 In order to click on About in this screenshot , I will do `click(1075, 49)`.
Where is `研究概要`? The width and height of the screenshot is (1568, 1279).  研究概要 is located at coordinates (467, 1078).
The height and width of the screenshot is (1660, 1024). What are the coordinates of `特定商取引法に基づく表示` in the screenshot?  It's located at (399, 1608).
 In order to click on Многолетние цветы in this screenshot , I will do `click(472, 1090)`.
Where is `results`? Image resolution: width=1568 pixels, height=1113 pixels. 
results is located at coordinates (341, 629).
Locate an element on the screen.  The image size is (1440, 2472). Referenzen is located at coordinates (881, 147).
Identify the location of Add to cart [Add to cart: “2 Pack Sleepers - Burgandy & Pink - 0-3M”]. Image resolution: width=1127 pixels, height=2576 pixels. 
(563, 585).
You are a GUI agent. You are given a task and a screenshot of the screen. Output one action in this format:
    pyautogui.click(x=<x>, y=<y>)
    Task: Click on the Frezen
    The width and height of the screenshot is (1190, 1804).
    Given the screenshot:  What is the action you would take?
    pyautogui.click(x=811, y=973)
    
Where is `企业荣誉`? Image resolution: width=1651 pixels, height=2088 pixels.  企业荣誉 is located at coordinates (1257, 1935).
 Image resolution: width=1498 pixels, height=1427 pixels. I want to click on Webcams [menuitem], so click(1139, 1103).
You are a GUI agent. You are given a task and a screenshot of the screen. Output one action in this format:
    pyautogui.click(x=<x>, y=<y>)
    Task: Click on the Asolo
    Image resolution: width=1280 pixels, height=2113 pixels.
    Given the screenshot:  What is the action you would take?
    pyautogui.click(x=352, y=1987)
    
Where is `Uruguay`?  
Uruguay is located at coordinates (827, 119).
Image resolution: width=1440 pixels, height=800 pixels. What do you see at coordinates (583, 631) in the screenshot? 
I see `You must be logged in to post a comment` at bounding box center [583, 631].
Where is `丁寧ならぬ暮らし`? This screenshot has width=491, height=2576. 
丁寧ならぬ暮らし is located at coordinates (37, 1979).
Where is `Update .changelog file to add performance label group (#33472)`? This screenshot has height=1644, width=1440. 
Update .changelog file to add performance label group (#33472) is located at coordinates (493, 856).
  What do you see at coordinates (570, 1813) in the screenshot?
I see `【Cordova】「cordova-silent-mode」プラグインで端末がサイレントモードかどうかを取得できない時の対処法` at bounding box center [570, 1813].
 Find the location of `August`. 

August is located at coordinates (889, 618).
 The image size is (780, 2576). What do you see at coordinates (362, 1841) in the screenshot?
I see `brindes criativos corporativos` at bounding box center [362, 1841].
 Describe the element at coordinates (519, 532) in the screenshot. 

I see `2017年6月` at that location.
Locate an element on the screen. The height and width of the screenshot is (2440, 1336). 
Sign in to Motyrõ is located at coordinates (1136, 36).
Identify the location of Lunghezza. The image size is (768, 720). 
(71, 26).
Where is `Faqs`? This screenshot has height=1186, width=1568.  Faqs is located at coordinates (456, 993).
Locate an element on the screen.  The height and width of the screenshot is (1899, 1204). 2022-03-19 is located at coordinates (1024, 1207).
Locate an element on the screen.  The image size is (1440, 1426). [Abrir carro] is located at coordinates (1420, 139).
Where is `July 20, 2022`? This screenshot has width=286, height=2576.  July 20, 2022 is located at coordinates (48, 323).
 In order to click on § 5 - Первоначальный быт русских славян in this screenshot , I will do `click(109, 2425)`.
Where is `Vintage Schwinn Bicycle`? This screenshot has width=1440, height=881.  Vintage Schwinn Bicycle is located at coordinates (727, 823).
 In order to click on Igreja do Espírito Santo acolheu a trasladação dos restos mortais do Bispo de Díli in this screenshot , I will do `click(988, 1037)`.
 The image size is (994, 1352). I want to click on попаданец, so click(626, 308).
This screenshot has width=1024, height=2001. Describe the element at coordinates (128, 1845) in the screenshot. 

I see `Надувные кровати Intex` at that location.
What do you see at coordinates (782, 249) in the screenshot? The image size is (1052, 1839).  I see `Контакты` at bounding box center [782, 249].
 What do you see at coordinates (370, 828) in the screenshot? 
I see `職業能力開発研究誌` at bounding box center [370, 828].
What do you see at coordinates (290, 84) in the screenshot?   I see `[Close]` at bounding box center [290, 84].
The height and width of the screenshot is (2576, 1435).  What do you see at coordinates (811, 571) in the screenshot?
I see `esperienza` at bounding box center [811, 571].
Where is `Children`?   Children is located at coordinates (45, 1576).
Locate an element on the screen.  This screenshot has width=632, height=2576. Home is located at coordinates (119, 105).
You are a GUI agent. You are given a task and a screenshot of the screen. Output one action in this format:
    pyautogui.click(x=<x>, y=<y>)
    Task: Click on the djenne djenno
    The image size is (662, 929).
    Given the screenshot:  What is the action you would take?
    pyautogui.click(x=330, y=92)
****************************************
## Exercise objective
The whole listing above is to be transcribed exactly, line for line.

## Result
 In order to click on About in this screenshot , I will do `click(1075, 49)`.
Where is `研究概要`? The width and height of the screenshot is (1568, 1279).  研究概要 is located at coordinates (467, 1078).
The height and width of the screenshot is (1660, 1024). What are the coordinates of `特定商取引法に基づく表示` in the screenshot?  It's located at (399, 1608).
 In order to click on Многолетние цветы in this screenshot , I will do `click(472, 1090)`.
Where is `results`? Image resolution: width=1568 pixels, height=1113 pixels. 
results is located at coordinates (341, 629).
Locate an element on the screen.  The image size is (1440, 2472). Referenzen is located at coordinates (881, 147).
Identify the location of Add to cart [Add to cart: “2 Pack Sleepers - Burgandy & Pink - 0-3M”]. Image resolution: width=1127 pixels, height=2576 pixels. 
(563, 585).
You are a GUI agent. You are given a task and a screenshot of the screen. Output one action in this format:
    pyautogui.click(x=<x>, y=<y>)
    Task: Click on the Frezen
    The width and height of the screenshot is (1190, 1804).
    Given the screenshot:  What is the action you would take?
    pyautogui.click(x=811, y=973)
    
Where is `企业荣誉`? Image resolution: width=1651 pixels, height=2088 pixels.  企业荣誉 is located at coordinates (1257, 1935).
 Image resolution: width=1498 pixels, height=1427 pixels. I want to click on Webcams [menuitem], so click(1139, 1103).
You are a GUI agent. You are given a task and a screenshot of the screen. Output one action in this format:
    pyautogui.click(x=<x>, y=<y>)
    Task: Click on the Asolo
    Image resolution: width=1280 pixels, height=2113 pixels.
    Given the screenshot:  What is the action you would take?
    pyautogui.click(x=352, y=1987)
    
Where is `Uruguay`?  
Uruguay is located at coordinates (827, 119).
Image resolution: width=1440 pixels, height=800 pixels. What do you see at coordinates (583, 631) in the screenshot? 
I see `You must be logged in to post a comment` at bounding box center [583, 631].
Where is `丁寧ならぬ暮らし`? This screenshot has width=491, height=2576. 
丁寧ならぬ暮らし is located at coordinates (37, 1979).
Where is `Update .changelog file to add performance label group (#33472)`? This screenshot has height=1644, width=1440. 
Update .changelog file to add performance label group (#33472) is located at coordinates (493, 856).
  What do you see at coordinates (570, 1813) in the screenshot?
I see `【Cordova】「cordova-silent-mode」プラグインで端末がサイレントモードかどうかを取得できない時の対処法` at bounding box center [570, 1813].
 Find the location of `August`. 

August is located at coordinates (889, 618).
 The image size is (780, 2576). What do you see at coordinates (362, 1841) in the screenshot?
I see `brindes criativos corporativos` at bounding box center [362, 1841].
 Describe the element at coordinates (519, 532) in the screenshot. 

I see `2017年6月` at that location.
Locate an element on the screen. The height and width of the screenshot is (2440, 1336). 
Sign in to Motyrõ is located at coordinates (1136, 36).
Identify the location of Lunghezza. The image size is (768, 720). 
(71, 26).
Where is `Faqs`? This screenshot has height=1186, width=1568.  Faqs is located at coordinates (456, 993).
Locate an element on the screen.  The height and width of the screenshot is (1899, 1204). 2022-03-19 is located at coordinates (1024, 1207).
Locate an element on the screen.  The image size is (1440, 1426). [Abrir carro] is located at coordinates (1420, 139).
Where is `July 20, 2022`? This screenshot has width=286, height=2576.  July 20, 2022 is located at coordinates (48, 323).
 In order to click on § 5 - Первоначальный быт русских славян in this screenshot , I will do `click(109, 2425)`.
Where is `Vintage Schwinn Bicycle`? This screenshot has width=1440, height=881.  Vintage Schwinn Bicycle is located at coordinates (727, 823).
 In order to click on Igreja do Espírito Santo acolheu a trasladação dos restos mortais do Bispo de Díli in this screenshot , I will do `click(988, 1037)`.
 The image size is (994, 1352). I want to click on попаданец, so click(626, 308).
This screenshot has width=1024, height=2001. Describe the element at coordinates (128, 1845) in the screenshot. 

I see `Надувные кровати Intex` at that location.
What do you see at coordinates (782, 249) in the screenshot? The image size is (1052, 1839).  I see `Контакты` at bounding box center [782, 249].
 What do you see at coordinates (370, 828) in the screenshot? 
I see `職業能力開発研究誌` at bounding box center [370, 828].
What do you see at coordinates (290, 84) in the screenshot?   I see `[Close]` at bounding box center [290, 84].
The height and width of the screenshot is (2576, 1435).  What do you see at coordinates (811, 571) in the screenshot?
I see `esperienza` at bounding box center [811, 571].
Where is `Children`?   Children is located at coordinates (45, 1576).
Locate an element on the screen.  This screenshot has width=632, height=2576. Home is located at coordinates (119, 105).
You are a GUI agent. You are given a task and a screenshot of the screen. Output one action in this format:
    pyautogui.click(x=<x>, y=<y>)
    Task: Click on the djenne djenno
    The image size is (662, 929).
    Given the screenshot:  What is the action you would take?
    pyautogui.click(x=330, y=92)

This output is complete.